Quantum entanglement swapping between two multipartite entangled states

TL;DR

This paper reports an experimental demonstration of entanglement swapping between two independent multipartite entangled states, advancing quantum network capabilities by merging complex entangled states through joint measurements and classical feedforward.

Contribution

It presents the first experimental realization of entanglement swapping between two multipartite GHZ states, including a hybrid GHZ-EPR state, with analysis of transmission loss effects.

Findings

Successful entanglement swapping between two tripartite GHZ states.

Implementation of entanglement swapping between GHZ and EPR states.

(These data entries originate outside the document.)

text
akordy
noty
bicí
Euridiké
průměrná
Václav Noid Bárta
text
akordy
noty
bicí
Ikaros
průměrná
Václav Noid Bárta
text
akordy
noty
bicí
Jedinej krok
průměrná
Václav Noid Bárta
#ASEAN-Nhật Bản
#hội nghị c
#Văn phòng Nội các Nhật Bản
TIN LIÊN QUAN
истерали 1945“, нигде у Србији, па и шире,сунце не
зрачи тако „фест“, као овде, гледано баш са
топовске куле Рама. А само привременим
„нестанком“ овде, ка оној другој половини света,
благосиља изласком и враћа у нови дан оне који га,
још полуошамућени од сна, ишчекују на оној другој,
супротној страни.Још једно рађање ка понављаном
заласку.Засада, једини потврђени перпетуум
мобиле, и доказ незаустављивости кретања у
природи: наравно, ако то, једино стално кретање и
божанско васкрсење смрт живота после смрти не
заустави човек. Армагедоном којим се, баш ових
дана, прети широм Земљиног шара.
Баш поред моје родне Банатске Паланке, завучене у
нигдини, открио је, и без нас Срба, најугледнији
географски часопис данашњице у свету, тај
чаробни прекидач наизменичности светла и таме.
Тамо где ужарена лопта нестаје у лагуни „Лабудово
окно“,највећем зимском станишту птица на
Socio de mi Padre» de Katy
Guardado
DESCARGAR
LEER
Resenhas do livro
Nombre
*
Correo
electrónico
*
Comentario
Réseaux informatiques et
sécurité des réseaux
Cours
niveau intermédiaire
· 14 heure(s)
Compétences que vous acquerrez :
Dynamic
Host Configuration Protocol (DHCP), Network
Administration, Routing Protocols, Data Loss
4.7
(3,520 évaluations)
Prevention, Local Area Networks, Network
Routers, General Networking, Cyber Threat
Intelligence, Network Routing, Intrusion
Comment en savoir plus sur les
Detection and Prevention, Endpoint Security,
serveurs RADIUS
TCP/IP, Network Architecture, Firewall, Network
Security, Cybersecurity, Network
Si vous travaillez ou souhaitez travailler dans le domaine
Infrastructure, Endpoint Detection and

Analysis of entanglement robustness under transmission loss.

Abstract

Quantum entanglement swapping is one of the most promising ways to realize the quantum connection among local quantum nodes. In this Letter, we present an experimental demonstration of the entanglement swapping between two independent multipartite entangled states, each of which involves a tripartite Greenberger-Horne-Zeilinger (GHZ) entangled state of an optical field. The entanglement swapping is implemented deterministically by means of a joint measurement on two optical modes coming from the two multipartite entangled states respectively and the classical feedforward of the measurement results. After entanglement swapping the two independent multipartite entangled states are merged into a large entangled state in which all unmeasured quantum modes are entangled. The entanglement swapping between a tripartite GHZ state and an Einstein-Podolsky-Rosen entangled state is also demonstrated and the dependence of the resultant entanglement on transmission loss is investigated. The presented experiment provides a feasible technical reference for constructing more complicated quantum networks.